Defendants fired Burke within three months of his complaint and failed to make any kind of record as to the circumstances of his termination. In addition, the record indicates that Sorenson, skeptical of Burke’s complaint, conducted a pro forma investigation—Villa testified that Sorenson described Burke’s complaint as an excuse for missing work and Sorenson neglected to interview relevant employees like Donell Ray. Thus, Burke satisfies his burden to show causation and makes his prima facie case. See Hicks, 593 F.3d at 164 (“The plaintiff’s burden in this regard is de minimis.”).
But Burke’s retaliation claim ends there. Defendants provide a legitimate, non-retaliatory reason for Burke’s termination, namely, his absenteeism: Burke missed the Father’s Day shift under suspicious circumstances, back-to-back weekend shifts in August, and the Sunday shift in September. And Burke fails to meet his burden and show “that retaliation was the determinative factor” in his termination. See Summa, 708 F.3d at 129. He offers no direct evidence to prove that a discriminatory motive caused Defendants to fire him. Nor does he offer any circumstantial evidence showing that Defendants’ stated reason was pretext for discriminatory retaliation.

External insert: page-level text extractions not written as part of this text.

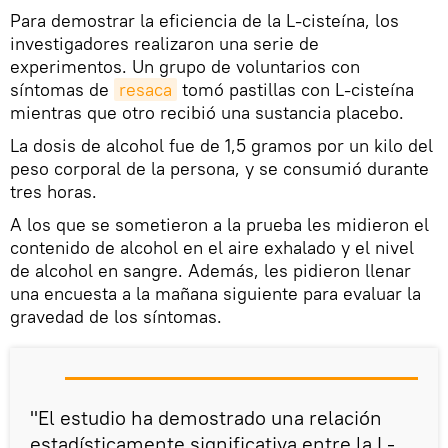
Para demostrar la eficiencia de la L-cisteína, los
investigadores realizaron una serie de
experimentos. Un grupo de voluntarios con
síntomas de
resaca
tomó pastillas con L-cisteína
mientras que otro recibió una sustancia placebo.
La dosis de alcohol fue de 1,5 gramos por un kilo del
peso corporal de la persona, y se consumió durante
tres horas.
A los que se sometieron a la prueba les midieron el
contenido de alcohol en el aire exhalado y el nivel
de alcohol en sangre. Además, les pidieron llenar
una encuesta a la mañana siguiente para evaluar la
gravedad de los síntomas.
"El estudio ha demostrado una relación
estadísticamente significativa entre la L-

To rebut Defendants’ non-retaliatory reason for termination, Burke relies on temporal proximity, Sorenson’s alleged hostility to Burke’s complaint, and Sorenson’s inconsistent testimony about the investigation. But the three-month gap from complaint to termination represents a weak temporal connection in the absence of any aggravating factors relating to Burke’s complaint or the circumstances surrounding his complaint. See El Sayed v. Hilton Hotels Corp., 627 F.3d 931, 933 (2d Cir. 2010) (holding that one month between complaint and discharge “without more … is insufficient to satisfy appellant’s burden to bring forward some evidence of pretext”). And Burke’s reliance on Sorenson’s investigation-related testimony does little to bolster this tenuous temporal connection. Sorenson’s testimony, though inconsistent as to the investigation, is uncontradicted as to Burke’s termination: Defendants fired Burke because he frequently missed work. Cf. Zann Kwan v. Andalex Grp. LLC, 737 F.3d 834, 845 (2d Cir. 2013) (holding that “inconsistent and contradictory explanations for the plaintiff’s termination, combined with the close temporal proximity between” plaintiff’s complaint and termination, were sufficient to create a genuine dispute of material fact).
The court is interested primarily “in what motivated the employer.” Mendez-Nouel v. Gucci Am., Inc., 542 F. App’x 12, 14 (2d Cir. 2013) (quoting McPherson v. N.Y.C. Dep’t of Educ., 457 F.3d 211, 216 (2d Cir. 2006)). And the “nondiscriminatory reason for [Burke’s] termination [is] abundant.” See id. When viewing the evidence in the light most favorable to Burke, he proffers a weak issue of fact, based on speculation, about why Sorenson fired him. See id. (affirming “summary judgment on the basis that the record contained only a ‘weak issue of fact’ as to pretext and the evidence of a legitimate, nondiscriminatory reason for [ ] termination was abundant”) (quoting Reeves v. Sanderson Plumbing Prods., Inc., 530 U.S. 133, 148 (2000))). “[A] plaintiff must come forward with some evidence of pretext in order to raise a triable issue of fact,” and Burke produces insufficient evidence to meet his burden.
Based on this, the court granted defendants’ motion for summary judgment on plaintiff’s retaliation claims.